Kick off the series with an overview of what the LabVIEW LLM Library is, why it matters for engineers, and how this course is structured. You’ll see how you can go from Zero to building your first GenAI application in LabVIEW.
Learn the fundamentals of large language models (LLMs) and how they can be invoked directly within LabVIEW. This session explains key model types (text-to-text, image-to-text, and embeddings) and demonstrates how LabVIEW makes AI accessible to engineers without deep data science expertise.
Discover how to abstract different LLM providers—like OpenAI, Azure OpenAI, or Google Gemini—into a unified LabVIEW interface. You’ll see how model abstraction simplifies switching between providers and keeps your applications future-proof.
Understand how to engineer context so that LLMs can work effectively with your data. This lesson shows techniques for injecting domain knowledge, and preparing contextual information so models deliver accurate, relevant responses.
Go beyond simple prompts by integrating Retrieval Augmented Generation. Learn how to combine external knowledge bases with LLMs inside LabVIEW, enabling more accurate and domain-specific answers. A step-by-step demo illustrates how RAG strengthens real-world applications.
Explore how to build autonomous agents that can execute tasks, using LabVIEW. You’ll learn the agent design, see practical use cases, and build your own agent that interacts intelligently with your data.
Learn best practices for cleaning, structuring, and preparing data so it’s AI-ready. This session covers pipelines for data source reading, embedding generation, indexing, and storing in vector database, ensuring your LabVIEW applications can scale reliably with quality data.

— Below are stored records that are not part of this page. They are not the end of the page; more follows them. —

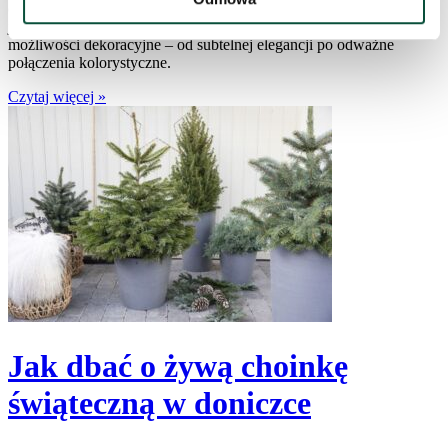
całkowicie odmienić atmosferę świąt. Jest czysta, nowoczesna i
jednocześnie bajkowa. Dzięki neutralnemu tłu oferuje ogromne
możliwości dekoracyjne – od subtelnej elegancji po odważne
połączenia kolorystyczne.
Czytaj więcej »
Jak dbać o żywą choinkę
świąteczną w doniczce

Bring everything together into a user-friendly experience. You’ll learn how to embed a chat-style interface into LabVIEW applications, giving end-users an intuitive way to interact with models, agents, and knowledge sources.
Close the series by addressing security and privacy. This lesson explains how to run local or offline models inside LabVIEW—ensuring sensitive data never leaves your environment while still benefiting from LLM capabilities.
Generative AI is changing the way engineers build, validate, and automate systems — and now you can bring those capabilities directly into LabVIEW.
In this hands-on course, you’ll learn step by step how to use the LabVIEW LLM Library to integrate large language models (LLMs) into your test, measurement, and automation applications. No AI background required — if you know the basics of LabVIEW, you can start building powerful GenAI applications.
Through 9 focused modules, you’ll go from fundamentals to advanced workflows:
Understand the role of LLMs in engineering applications
Apply model abstraction to switch between providers like OpenAI, Azure OpenAI, and Gemini
Use embeddings to represent your own data
Build Retrieval-Augmented Generation (RAG) pipelines to improve model accuracy
Design knowledge-aware agents that can plan, reason, and interact with tools
Prepare and manage data pipelines for reliable retrieval
Add a modern chat interface to LabVIEW apps for intuitive user interaction
Deploy secure offline models to protect sensitive data
By the end of this course, you’ll know how to design and deploy LabVIEW applications that are smarter, faster, and AI-enabled — ready to solve real engineering problems.
Whether you’re a LabVIEW developer, automation engineer, or technical lead, this course gives you the tools to integrate Generative AI directly into your workflows and future-proof your applications.